Here in Seneca Rocks, West Virginia, Wednesday night is church night – and not just for those in my Mennonite church. Folks all across Pendleton County make sure to get home, get washed, have dinner, and head over to their churches for mid-week services. I’m blessed – Brushy Run Mennonite Church is just a little over a mile from my house, on the road it was named after. When I first moved to this house and was just getting used to attending church on Wednesday, I was pleasantly reminded about mid-week services by the honking of car horns as church members passed by!
I’ve been attending this church for over a year now and Wednesday night church has become a delightful habit, a restful break in the middle of the week, a chance to gather with those I hold dear. As I entered the church this evening, I greeted friends and took a seat in a bench on the left side of the church. Men sit on the right. I really like this form of segregation – I’m able to focus more completely on the lessons or hymns or sermons when surrounded by my women friends. The church is also comparatively stark – plain white walls above a wood-stained chair rail molding and paneling below. There is nothing with which to distract my attention – no stained glass, no crucifix, no stations of the cross, no banners or signs or paintings or decorations. It’s quite pleasant, a peaceful haven to contemplate my relationship with God.
Tonight, one of our young men, married almost a year, led our congregation in song. The women and men then separated for prayer, with the women remaining in the church and the men meeting in the entryway. (A folding wall provides privacy for each group.) One at a time, each woman petitioned God for various needs – tonight it included looking over our elderly members, granting healing (if it’s the Lord’s Will) to a young woman with cancer, and providing strength and compassion to all caregivers. I love being part of this group of prayerful women, joining my requests with theirs in the middle of the week.
Once the two groups had completed their prayers, the men resumed their seats on the right for the evening’s lesson. We are reading and studying The Upward Call by John Coblentz and tonight’s lesson really struck home with me.
“And there went great multitudes with [Jesus]: and he turned, and said unto them, If any man come to me, and hate not his father, and mother, and wife, and children, and brethren, and sisters, yea, and his own life also, he cannot be my disciple. And whosoever doth not bear his cross, and come after me, cannot be my disciple. So likewise, whosoever he be of you that forsaketh not all that he hath, he cannot be my disciple.”
(Luke 14:25-27, 33)
Jesus asks us for complete loyalty; He wants 100% of us, nothing less. Now, that might seem a bit much and I admit to wrestling with this. He’s asking us to put Him first – ahead of family, friends, job, everything. Is He asking the impossible?
No! It has been my experience that every time – every time – I’ve had to give up something, I have been richly blessed with something even better. Now, it might be hard to imagine finding a blessing in divorce, but if my husband had not left, I never would have found Seneca Rocks or this Gospel walk in the Mennonite church that I love so much. I absolutely adored being a stay-at-home mom, but that ended with the divorce, too. What a blessing it was, however, to be a teacher at their elementary school and to have the same school schedules as my children! God even provided for that!
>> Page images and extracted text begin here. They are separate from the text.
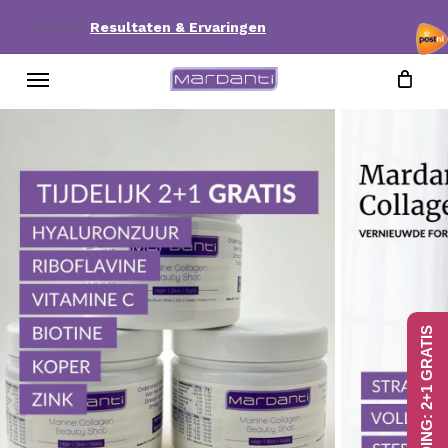
Skip
⭐⭐⭐⭐⭐
Resultaten & Ervaringen
to
Menu
main
content
AANBIEDING: 2+1 GRATIS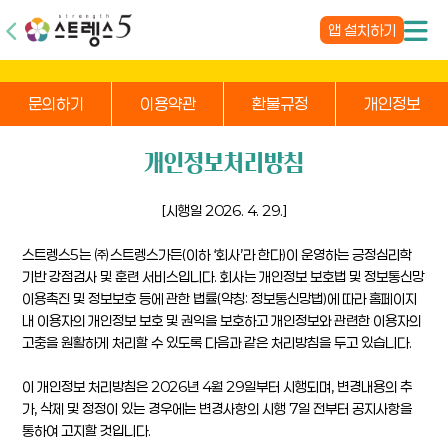
앱 설치하기
문의하기
이용약관
환불규정
개인정보
개인정보처리방침
[시행일 2026. 4. 29.]
스트렝스5는 ㈜스트렝스가든(이하 ‘회사’라 한다)이 운영하는 긍정심리학
기반 강점검사 및 훈련 서비스입니다. 회사는 개인정보 보호법 및 정보통신망
이용촉진 및 정보보호 등에 관한 법률(약칭: 정보통신망법)에 따라 홈페이지
내 이용자의 개인정보 보호 및 권익을 보호하고 개인정보와 관련한 이용자의
고충을 원활하게 처리할 수 있도록 다음과 같은 처리방침을 두고 있습니다.
이 개인정보 처리방침은 2026년 4월 29일부터 시행되며, 변경내용의 추
가, 삭제 및 정정이 있는 경우에는 변경사항의 시행 7일 전부터 공지사항을
통하여 고지할 것입니다.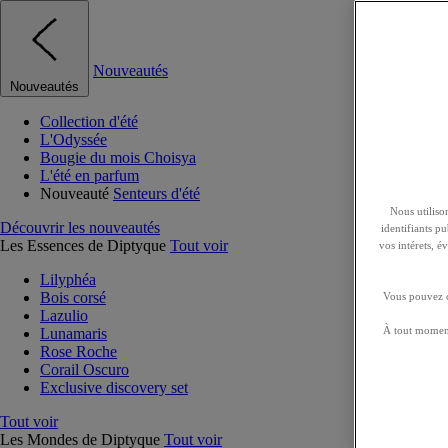
Nouveautés
Nouveautés
Collection d'été
L'Odyssée
Bougie du mois Choisya
L'été en parfum
Nouveauté
Senteurs d'été
Nous utilison
Découvrir les nouveautés
identifiants p
Les Essences de Diptyque
Tout voir
vos intérets, 
Lilyphéa
Bois corsé
Vous pouvez ch
Lazulio
À tout moment
Lunamaris
Rose Roche
Corail Oscuro
Exclusive discovery set
Tout voir
Les Mondes de Diptyque
Tout voir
All along the way, when one door in my life closed, an even better one opened. There are far more examples than I could possibly include here. But now that I’m 59, I can look back on my life and realize that all those “crises” were actually blessings in disguise. I learned early on that the challenges I had faced at an earlier time usually came in handy to help someone facing something similar, like miscarriage or depression. But now I can see that God was not just using me to help someone else – He was looking out for me in ways I couldn’t imagine. He’s “had my back” for a long, long time.
The last question in today’s reading asked, “What has been difficult to forsake?” I wrote:
- being a wife
- being a stay-at-home mom
- full-time teaching (a car accident made it impossible to return to teaching)
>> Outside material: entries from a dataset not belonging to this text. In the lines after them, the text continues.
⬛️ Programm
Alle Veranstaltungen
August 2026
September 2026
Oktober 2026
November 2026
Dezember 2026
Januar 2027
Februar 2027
Looking at that list made me realize that each of those challenges – what I once considered sacrifices – had actually allowed me to stop, refocus, and concentrate on following a better path. God has been directing my steps all along and while I had no inkling of where the path would lead, He did! I’ve felt His “nudges” since college but now I recognize them sooner and never doubt that they’re from Him. I don’t ignore them, either, and I’ve been blessed by obeying those little nudges!
I know without a doubt that there is no sacrifice too great to “give up” for God. He always gives back far more! If a flood came through tomorrow and washed away this house and everything in it, I can say with complete trust that God would provide something even better for me. Even death is no sacrifice – when I die, God willing, I will go to heaven. And heaven is BETTER than Seneca Rocks! Even John Denver recognized West Virginia’s limitations when he sang, “Almost heaven, West Virginia…!”
No, there is nothing too great to give up for God – not money, health, family, job, home, or even my life.